Il est possible que certains soient découragés par les résultats. Cependant, rappelez-vous comment une agitation sociale massive a ébranlé le gouvernement de droite de Michel et De Wever en 2014 et a jeté les bases des percées ultérieures du PTB/PVDA. Un plan d’action en escalade a alors été mis en place pour aboutir à l’une des grèves générales les plus fortes de l’histoire du mouvement ouvrier belge. L’élan n’a toutefois pas été maintenu avec un deuxième plan d’action plus dur. Cela a permis au gouvernement de se remettre sur pied, même s’il a été sanctionné par la suite. Dans cette agitation sociale, nous avons vu le potentiel de la force du mouvement ouvrier organisé et l’importance d’une discussion collective au sein de notre classe sur les tactiques et les stratégies pour passer de la lutte collective à des victoires.
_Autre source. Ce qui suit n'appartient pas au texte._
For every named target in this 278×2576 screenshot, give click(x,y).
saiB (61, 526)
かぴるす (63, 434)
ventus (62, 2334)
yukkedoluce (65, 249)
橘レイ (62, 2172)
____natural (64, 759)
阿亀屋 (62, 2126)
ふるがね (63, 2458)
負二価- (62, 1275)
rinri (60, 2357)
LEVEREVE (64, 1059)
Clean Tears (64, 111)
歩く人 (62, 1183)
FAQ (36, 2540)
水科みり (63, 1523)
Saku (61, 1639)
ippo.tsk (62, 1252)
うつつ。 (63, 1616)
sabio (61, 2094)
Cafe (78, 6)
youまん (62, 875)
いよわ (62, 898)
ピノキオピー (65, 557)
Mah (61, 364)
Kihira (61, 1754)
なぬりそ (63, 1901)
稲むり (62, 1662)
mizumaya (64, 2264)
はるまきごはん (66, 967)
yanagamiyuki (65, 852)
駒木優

Le PSL continuera à jouer un rôle actif dans ce processus. Nous participons aux initiatives de la manifestation antifasciste du 16 juin et de la manifestation Pride Protest de la Campagne ROSA à Gand. Nous organiserons également un week-end antifasciste national à Gand les 6 et 7 juillet. Lors des ateliers de discussion, nous présenterons des activistes qui représentent des organisateur·trices de leur classe, renforcé·es par des idées et des perspectives sur la manière la plus efficace de mener notre lutte contre les gouvernements de droite qui se profilent à l’horizon.
Nous lions ce combat à la nécessité d’une transformation socialiste de la société. Le système capitaliste s’enlise, l’ère du désordre crée une instabilité qui peut renforcer la droite. La gauche est plus forte pour y faire face si elle dispose d’une vision globale de l’échec du capitalisme et de la nécessité d’une société socialiste qui ne laisse personne sur le bord du chemin et s’attèle au défi climatique, une société reposant sur la collectivisation démocratique des secteurs clés de l’économie, dans le cadre d’une planification rationnelle et démocratique de celle-ci pour répondre aux besoins sociaux et non à l’avidité des actionnaires.